Когда ко мне вернулось зрение, маленький оранжевый человечек все еще был на месте и упрямо держал потрепанный фрагмент паззла над головой, хотя на небе не осталось ни облачка. Он глядел прямо на меня. Его губы шевелились, но с них не слетало ни звука — он напоминал золотую рыбку, прижавшуюся к аквариумному стеклу и прогоняющую воду сквозь жабры. И лишь через несколько ударов сердца его голос все же пробился в салон машины; от его оглушительного гула «кадиллак» покачнулся, а мои легкие прилипли к позвоночнику. Акустический удар поглотил все остальные звуки, а когда через пару мгновений ко мне вернулся слух, его слова уже поджидали меня — не резкие, не злые, не полные горечи и даже не особенно громкие, зато насквозь пропитанные презрением:
— Давай в том же духе, придурок, смейся.
— Да пошел ты! — крикнул я в ответ, возмущенный его вопиющей несправедливостью. — Ты же ни хрена не знаешь!
Ответа не последовало.
Вскипев, я завел «Эльдорадо» и выехал на дорогу.
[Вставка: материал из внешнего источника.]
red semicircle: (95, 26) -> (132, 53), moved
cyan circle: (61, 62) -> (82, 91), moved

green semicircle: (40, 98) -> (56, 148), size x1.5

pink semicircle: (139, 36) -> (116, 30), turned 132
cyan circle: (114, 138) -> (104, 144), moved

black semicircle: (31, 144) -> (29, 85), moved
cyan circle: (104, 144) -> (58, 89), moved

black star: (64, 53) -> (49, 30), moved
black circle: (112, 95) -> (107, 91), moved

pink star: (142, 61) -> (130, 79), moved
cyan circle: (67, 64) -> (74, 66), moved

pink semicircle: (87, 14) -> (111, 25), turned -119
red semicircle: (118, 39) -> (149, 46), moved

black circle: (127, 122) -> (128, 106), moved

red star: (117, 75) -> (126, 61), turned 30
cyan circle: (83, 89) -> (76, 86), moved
— Как ты можешь говорить такое?! Я смеялся вместе с тобой. Я целиком на твоей стороне! — Но даже в пылу праведного гнева я уловил в сказанном насквозь фальшивую нотку. Я смеялся вместе с ним примерно процентов на восемьдесят, еще на десять я смеялся от облегчения, что все это происходит не со мной, и еще на десять — просто потому что было весело. Но даже если я и не был прав «целиком», то все же в достаточной степени… Во всяком случае, его упреков я не заслужил. — Ты, мелкий оранжевый дерьмоглот! — не сдержался я. — Сволочь! Кто ты такой, чтобы осуждать меня за смех?! Ты же знаешь, я бы пришел на помощь, если бы мог. Эта черная штуковина, похожая на палитру, — кусок рубашки Хопалонга Кэссиди. Я такие мозаики собирал еще семи лет от роду, ты, дырка в заднице!
К концу монолога я уже перешел на бормотание. Тупая боль в черепушке напомнила, что я бился головой о руль, и я развернул зеркало заднего вида, чтобы осмотреть повреждения. Страх, словно мчащийся в ад поезд, чуть не размазал меня по сиденью. Меня напугала не маленькая шишка и не потек крови, а мои глаза. Они были безумные.